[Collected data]
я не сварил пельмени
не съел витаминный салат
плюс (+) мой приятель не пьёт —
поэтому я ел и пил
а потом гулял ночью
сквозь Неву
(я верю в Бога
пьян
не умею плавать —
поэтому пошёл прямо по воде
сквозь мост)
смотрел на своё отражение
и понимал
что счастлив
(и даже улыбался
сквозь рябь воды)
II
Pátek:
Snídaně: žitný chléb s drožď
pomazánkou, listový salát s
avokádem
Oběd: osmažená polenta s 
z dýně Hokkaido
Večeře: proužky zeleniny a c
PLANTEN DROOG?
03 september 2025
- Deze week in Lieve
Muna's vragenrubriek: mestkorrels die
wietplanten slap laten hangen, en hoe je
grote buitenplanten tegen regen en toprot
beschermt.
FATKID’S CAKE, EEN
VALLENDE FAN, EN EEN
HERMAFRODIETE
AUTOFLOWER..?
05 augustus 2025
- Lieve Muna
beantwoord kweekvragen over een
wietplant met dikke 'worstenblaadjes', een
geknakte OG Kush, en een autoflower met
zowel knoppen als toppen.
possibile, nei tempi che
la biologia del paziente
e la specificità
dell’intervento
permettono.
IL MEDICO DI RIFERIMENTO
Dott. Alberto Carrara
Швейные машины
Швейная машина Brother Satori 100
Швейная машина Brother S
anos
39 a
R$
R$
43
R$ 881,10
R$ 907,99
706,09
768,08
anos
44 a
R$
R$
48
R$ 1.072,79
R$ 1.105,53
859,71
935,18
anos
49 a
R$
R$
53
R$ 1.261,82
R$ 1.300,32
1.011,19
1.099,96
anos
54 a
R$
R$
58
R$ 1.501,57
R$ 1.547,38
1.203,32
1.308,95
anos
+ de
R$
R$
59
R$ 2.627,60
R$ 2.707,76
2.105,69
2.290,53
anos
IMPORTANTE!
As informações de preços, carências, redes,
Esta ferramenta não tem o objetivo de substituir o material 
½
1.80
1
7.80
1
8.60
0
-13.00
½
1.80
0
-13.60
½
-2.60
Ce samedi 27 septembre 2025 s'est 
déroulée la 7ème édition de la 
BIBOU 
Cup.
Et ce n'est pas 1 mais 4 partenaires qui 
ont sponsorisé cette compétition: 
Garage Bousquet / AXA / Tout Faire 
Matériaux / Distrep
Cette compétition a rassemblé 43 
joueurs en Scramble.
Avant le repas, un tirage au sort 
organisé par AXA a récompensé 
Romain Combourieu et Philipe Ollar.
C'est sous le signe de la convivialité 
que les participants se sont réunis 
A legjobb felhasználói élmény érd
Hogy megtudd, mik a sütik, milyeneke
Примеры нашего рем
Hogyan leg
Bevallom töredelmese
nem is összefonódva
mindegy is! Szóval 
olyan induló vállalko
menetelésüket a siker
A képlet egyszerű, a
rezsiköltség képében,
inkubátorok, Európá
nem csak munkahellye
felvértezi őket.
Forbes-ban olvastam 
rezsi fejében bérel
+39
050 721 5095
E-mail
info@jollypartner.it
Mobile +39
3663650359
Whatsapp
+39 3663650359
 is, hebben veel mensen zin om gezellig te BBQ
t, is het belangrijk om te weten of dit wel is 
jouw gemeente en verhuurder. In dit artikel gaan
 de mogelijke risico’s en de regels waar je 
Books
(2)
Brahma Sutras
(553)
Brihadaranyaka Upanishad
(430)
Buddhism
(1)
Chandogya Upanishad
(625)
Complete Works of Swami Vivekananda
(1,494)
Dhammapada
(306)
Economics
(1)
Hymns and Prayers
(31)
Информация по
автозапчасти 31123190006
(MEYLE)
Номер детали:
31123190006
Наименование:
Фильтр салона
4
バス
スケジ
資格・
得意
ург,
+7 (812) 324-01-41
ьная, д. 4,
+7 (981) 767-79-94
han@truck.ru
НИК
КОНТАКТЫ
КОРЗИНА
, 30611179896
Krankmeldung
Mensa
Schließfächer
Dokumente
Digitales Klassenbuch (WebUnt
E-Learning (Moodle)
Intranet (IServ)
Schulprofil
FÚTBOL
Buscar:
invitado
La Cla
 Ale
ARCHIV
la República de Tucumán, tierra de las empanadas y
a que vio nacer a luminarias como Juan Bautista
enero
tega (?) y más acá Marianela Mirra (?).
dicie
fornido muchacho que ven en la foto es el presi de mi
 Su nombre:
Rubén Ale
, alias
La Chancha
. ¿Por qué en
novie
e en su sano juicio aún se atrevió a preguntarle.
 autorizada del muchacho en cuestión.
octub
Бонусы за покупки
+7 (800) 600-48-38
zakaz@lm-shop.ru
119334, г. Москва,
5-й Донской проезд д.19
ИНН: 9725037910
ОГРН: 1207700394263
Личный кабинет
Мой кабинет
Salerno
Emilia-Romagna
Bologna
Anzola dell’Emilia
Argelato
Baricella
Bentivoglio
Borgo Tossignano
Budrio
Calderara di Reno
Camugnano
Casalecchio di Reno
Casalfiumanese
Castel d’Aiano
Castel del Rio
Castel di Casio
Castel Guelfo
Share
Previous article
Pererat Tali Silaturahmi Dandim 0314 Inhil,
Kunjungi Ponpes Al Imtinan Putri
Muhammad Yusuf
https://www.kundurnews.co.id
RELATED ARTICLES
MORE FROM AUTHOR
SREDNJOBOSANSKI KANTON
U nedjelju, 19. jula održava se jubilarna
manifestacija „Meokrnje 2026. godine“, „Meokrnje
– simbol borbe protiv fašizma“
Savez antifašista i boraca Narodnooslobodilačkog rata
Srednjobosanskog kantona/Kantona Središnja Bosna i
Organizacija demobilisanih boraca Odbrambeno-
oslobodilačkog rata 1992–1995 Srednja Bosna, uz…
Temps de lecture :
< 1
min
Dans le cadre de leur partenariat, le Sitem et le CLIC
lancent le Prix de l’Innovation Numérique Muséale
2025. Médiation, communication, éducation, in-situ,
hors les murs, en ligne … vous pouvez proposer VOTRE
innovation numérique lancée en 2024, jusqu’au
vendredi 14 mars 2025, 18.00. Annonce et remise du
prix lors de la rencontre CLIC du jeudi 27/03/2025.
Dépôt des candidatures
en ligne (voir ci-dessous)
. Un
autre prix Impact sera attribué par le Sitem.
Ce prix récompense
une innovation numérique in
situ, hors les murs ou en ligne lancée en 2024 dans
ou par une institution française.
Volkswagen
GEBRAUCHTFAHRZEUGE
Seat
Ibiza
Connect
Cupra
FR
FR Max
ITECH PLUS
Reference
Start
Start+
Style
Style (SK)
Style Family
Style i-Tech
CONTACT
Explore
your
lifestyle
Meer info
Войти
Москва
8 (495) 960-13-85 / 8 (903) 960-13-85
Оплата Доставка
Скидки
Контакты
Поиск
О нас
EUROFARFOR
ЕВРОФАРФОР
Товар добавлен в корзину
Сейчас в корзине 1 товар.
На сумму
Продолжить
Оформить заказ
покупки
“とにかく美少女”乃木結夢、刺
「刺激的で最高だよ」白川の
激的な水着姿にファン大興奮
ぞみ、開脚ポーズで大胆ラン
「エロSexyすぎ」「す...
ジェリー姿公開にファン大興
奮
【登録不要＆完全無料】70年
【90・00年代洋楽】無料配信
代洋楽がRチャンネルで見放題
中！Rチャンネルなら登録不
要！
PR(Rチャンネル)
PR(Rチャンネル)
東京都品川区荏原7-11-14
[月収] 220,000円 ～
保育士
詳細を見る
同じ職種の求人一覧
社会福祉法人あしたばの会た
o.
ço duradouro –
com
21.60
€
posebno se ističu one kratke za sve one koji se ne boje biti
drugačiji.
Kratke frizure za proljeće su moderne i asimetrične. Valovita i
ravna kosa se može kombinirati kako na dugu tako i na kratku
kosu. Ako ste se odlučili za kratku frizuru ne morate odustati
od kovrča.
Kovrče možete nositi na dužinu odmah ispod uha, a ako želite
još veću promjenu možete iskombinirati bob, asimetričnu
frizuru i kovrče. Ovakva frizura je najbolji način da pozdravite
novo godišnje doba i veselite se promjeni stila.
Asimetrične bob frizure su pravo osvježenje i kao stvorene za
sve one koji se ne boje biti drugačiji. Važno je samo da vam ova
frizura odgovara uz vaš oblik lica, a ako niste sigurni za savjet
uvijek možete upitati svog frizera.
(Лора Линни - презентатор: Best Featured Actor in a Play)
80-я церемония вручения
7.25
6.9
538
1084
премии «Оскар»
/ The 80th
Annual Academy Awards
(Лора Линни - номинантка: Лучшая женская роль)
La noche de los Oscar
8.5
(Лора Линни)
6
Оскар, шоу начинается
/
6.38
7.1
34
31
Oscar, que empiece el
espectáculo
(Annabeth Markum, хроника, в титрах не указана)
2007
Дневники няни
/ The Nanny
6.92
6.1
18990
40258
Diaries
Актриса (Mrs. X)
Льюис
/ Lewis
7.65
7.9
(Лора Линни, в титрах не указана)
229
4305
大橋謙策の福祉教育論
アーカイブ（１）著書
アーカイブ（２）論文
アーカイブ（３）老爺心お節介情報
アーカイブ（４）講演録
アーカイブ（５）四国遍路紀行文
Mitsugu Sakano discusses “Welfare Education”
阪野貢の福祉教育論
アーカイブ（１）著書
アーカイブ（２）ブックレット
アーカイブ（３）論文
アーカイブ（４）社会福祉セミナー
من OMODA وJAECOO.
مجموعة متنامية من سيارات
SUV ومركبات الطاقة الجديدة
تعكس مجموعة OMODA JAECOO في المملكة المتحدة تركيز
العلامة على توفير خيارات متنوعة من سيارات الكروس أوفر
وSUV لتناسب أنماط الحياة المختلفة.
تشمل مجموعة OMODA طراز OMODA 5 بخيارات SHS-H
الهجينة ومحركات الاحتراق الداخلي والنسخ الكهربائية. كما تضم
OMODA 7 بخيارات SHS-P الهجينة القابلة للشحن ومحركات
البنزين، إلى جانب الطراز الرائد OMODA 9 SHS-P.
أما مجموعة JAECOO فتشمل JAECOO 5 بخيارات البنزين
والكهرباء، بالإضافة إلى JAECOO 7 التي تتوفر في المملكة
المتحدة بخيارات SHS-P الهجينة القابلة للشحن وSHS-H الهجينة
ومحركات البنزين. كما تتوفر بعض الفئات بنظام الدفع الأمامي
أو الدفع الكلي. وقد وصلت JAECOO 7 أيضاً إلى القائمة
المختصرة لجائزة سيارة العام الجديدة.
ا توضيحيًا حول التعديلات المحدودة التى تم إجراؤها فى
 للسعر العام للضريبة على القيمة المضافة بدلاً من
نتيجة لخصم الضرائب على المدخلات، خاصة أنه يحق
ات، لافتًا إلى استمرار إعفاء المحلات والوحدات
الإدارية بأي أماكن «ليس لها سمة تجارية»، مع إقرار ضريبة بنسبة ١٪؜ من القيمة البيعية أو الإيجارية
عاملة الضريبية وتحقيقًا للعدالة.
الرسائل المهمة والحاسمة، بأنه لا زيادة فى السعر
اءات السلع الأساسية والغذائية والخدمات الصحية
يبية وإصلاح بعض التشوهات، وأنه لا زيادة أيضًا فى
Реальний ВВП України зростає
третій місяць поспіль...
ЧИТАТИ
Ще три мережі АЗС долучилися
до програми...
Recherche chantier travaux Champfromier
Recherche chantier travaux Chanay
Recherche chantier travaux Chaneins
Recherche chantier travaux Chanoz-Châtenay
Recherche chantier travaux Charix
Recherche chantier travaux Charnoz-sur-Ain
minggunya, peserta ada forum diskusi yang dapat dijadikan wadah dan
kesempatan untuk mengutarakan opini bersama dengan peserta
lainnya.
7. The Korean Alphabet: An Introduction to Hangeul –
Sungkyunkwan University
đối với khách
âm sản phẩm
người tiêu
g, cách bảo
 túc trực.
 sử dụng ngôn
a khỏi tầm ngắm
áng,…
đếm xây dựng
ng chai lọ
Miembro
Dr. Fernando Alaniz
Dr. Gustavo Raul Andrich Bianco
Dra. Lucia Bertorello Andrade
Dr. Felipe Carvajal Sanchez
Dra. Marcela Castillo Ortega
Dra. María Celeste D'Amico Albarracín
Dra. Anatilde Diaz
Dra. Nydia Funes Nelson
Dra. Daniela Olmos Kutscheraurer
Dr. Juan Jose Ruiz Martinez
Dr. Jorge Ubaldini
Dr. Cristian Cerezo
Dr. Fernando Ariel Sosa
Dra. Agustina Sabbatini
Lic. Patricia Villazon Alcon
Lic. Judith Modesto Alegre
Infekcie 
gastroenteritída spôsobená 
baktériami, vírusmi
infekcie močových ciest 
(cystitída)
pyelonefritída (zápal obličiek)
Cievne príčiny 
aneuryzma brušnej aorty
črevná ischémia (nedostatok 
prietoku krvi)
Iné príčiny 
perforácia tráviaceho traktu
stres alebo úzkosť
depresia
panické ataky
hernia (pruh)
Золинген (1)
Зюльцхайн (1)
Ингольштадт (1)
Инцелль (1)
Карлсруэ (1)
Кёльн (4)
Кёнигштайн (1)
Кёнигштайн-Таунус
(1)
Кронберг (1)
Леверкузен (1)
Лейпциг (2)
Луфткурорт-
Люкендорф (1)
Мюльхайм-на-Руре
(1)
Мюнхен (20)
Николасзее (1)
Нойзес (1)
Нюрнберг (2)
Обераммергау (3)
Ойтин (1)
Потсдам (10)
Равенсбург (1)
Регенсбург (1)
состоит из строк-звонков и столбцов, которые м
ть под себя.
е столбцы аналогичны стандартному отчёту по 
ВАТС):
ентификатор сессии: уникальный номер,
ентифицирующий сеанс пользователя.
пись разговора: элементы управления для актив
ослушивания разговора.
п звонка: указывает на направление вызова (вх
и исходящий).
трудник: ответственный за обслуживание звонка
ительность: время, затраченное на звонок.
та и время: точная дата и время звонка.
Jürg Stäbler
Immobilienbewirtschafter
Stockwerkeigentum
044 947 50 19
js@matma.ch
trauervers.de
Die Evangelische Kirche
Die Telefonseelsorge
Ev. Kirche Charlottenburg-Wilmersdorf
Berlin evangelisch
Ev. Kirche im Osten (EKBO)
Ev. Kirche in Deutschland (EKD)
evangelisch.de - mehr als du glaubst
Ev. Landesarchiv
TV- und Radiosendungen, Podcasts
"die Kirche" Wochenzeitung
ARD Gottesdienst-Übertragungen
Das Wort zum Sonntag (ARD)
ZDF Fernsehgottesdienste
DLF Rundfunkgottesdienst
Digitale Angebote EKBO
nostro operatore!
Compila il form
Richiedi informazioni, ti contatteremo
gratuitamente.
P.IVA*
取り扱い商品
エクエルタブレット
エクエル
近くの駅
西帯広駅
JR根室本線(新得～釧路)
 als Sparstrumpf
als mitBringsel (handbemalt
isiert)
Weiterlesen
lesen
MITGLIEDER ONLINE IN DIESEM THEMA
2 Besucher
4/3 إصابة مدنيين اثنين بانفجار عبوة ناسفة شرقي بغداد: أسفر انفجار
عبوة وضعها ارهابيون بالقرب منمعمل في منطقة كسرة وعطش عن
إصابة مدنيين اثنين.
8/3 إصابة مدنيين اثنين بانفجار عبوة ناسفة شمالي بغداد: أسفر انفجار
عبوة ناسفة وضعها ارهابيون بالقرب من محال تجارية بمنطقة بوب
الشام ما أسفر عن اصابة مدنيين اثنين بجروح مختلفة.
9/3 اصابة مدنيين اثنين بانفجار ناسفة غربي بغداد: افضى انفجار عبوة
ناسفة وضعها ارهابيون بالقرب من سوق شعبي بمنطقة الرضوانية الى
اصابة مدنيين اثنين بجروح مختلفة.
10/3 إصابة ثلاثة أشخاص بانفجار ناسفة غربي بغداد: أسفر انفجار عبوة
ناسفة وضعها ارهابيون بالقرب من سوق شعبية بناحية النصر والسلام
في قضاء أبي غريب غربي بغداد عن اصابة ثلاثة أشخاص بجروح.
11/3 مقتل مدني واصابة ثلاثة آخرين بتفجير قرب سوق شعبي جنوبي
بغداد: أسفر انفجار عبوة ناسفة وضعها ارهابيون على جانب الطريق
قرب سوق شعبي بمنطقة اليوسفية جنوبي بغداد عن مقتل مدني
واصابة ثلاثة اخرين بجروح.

**Your task**:
Using the data above, reproduce exactly the lines between those holding "Равенсбург (1)" and "и исходящий).", inclusive, and no others.

**Result for this task**:
Равенсбург (1)
Регенсбург (1)
состоит из строк-звонков и столбцов, которые м
ть под себя.
е столбцы аналогичны стандартному отчёту по 
ВАТС):
ентификатор сессии: уникальный номер,
ентифицирующий сеанс пользователя.
пись разговора: элементы управления для актив
ослушивания разговора.
п звонка: указывает на направление вызова (вх
и исходящий).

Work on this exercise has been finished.